Monday, August 21, 2017

Eclipsed

I want to say "Wow."

I'm not sure I'm there.

Like nearly everybody else in the path of today's solar eclipse, I waited with great expectation. At times, I watched the NASA streaming of the phenomenon on Facebook, which showed spectacular images of totality— even to the point of near mystical inspiration for me — from one location to the next.

Halo sees the sunlight dimming out, then wants something to eat.
 The corona. Bailey's Beads. Sun spots. The diamond ring.

Television was how I was going to view this thing anyway, and I saw it all.

So when the real thing finally made its way to North Carolina around 2:40 p.m., this is what I experienced:

• There was some cloud cover, but even so it still was evident something greater was blotting out the sun. We were never going to reach totality in our area — I think we were close to 95 percent of total — but there was a weird kind of sunlight out there at the peak moment. It wasn't quite dawn. It wasn't quite dusk. It was somehow muted sunlight, if ever there could be such a thing. Or maybe distilled sunlight. Or diluted. Unusual. But it was never dark. My backyard motion-sensor security light never cut on even while I was doing jumping jacks in front of it.

My friends at Mountcastle can't resist...
• The rabbits and squirrels in my yard disappeared, but maybe that's because a lawn service was running its commercial mower at neighboring Mountcastle Insurance during all of this. Or maybe those creatures really were confused. I don't know.

Birds briefly disappeared. Crickets and cicadas sounded off, although it could have been weed whackers. But I'll go with the crickets.

By 3 p.m., the squirrels and rabbits were back. But the mowers were gone. Correlation? You decide.

• I did feel a drop in temperature, but only slightly. It was a humid afternoon to begin with and it was already warm, so the dip in Farenheit was only minimal, I thought. From the high 80s to the mid 80s, I'd guess.

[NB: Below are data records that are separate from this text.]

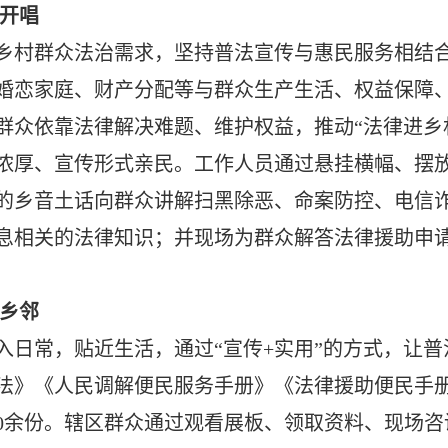
戏开唱
乡村群众法治需求，坚持普法宣传与惠民服务相结
婚恋家庭、财产分配等与群众生产生活、权益保障
群众依靠法律解决难题、维护权益，推动“法律进乡
浓厚、宣传形式亲民。工作人员通过悬挂横幅、摆
的乡音土话向群众讲解扫黑除恶、命案防控、电信
息相关的法律知识；并现场为群众解答法律援助申
暖乡邻
入日常，贴近生活，通过“宣传+实用”的方式，让
法》《人民调解便民服务手册》《法律援助便民手
00余份。辖区群众通过观看展板、领取资料、现场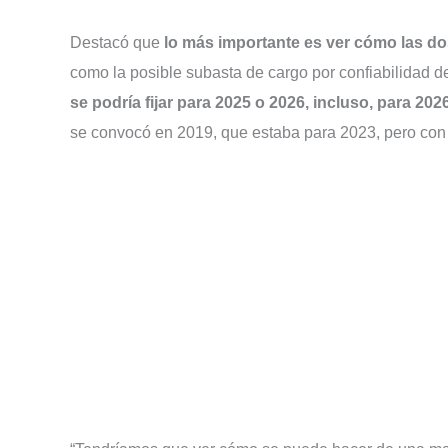
Destacó que
lo más importante es ver cómo las d
como la posible subasta de cargo por confiabilidad d
se podría fijar para 2025 o 2026, incluso, para 20
se convocó en 2019, que estaba para 2023, pero con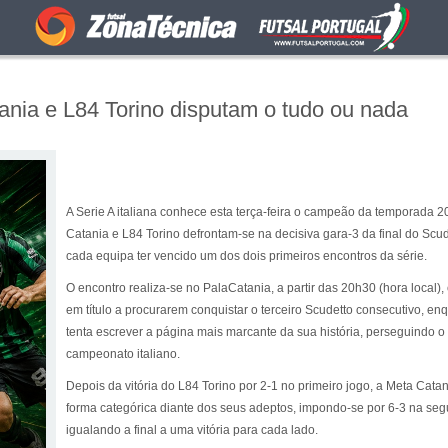
tania e L84 Torino disputam o tudo ou nada
A Serie A italiana conhece esta terça-feira o campeão da temporada 2
Catania e L84 Torino defrontam-se na decisiva gara-3 da final do Scud
cada equipa ter vencido um dos dois primeiros encontros da série.
O encontro realiza-se no PalaCatania, a partir das 20h30 (hora local
em título a procurarem conquistar o terceiro Scudetto consecutivo, en
tenta escrever a página mais marcante da sua história, perseguindo o
campeonato italiano.
Depois da vitória do L84 Torino por 2-1 no primeiro jogo, a Meta Cat
forma categórica diante dos seus adeptos, impondo-se por 6-3 na seg
igualando a final a uma vitória para cada lado.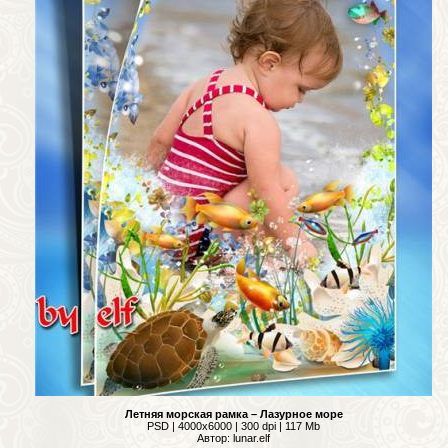
Летняя морская рамка – Лазурное море
PSD | 4000х6000 | 300 dpi | 117 Mb
Автор: lunar.elf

All in all, I enjoyed the experience, if not overwhelmed by it. When I watched it on TV, I marveled at the natural precision it takes for a total eclipse — the moon is in the exact right location, the exact right mile from the earth and the exact right mile from the sun, to make both spheres appear to be the same size in the sky as they merge. Awesome stuff. Enough to make me an astronomer in a different life, if only all that galactic mathematics didn't get in the way.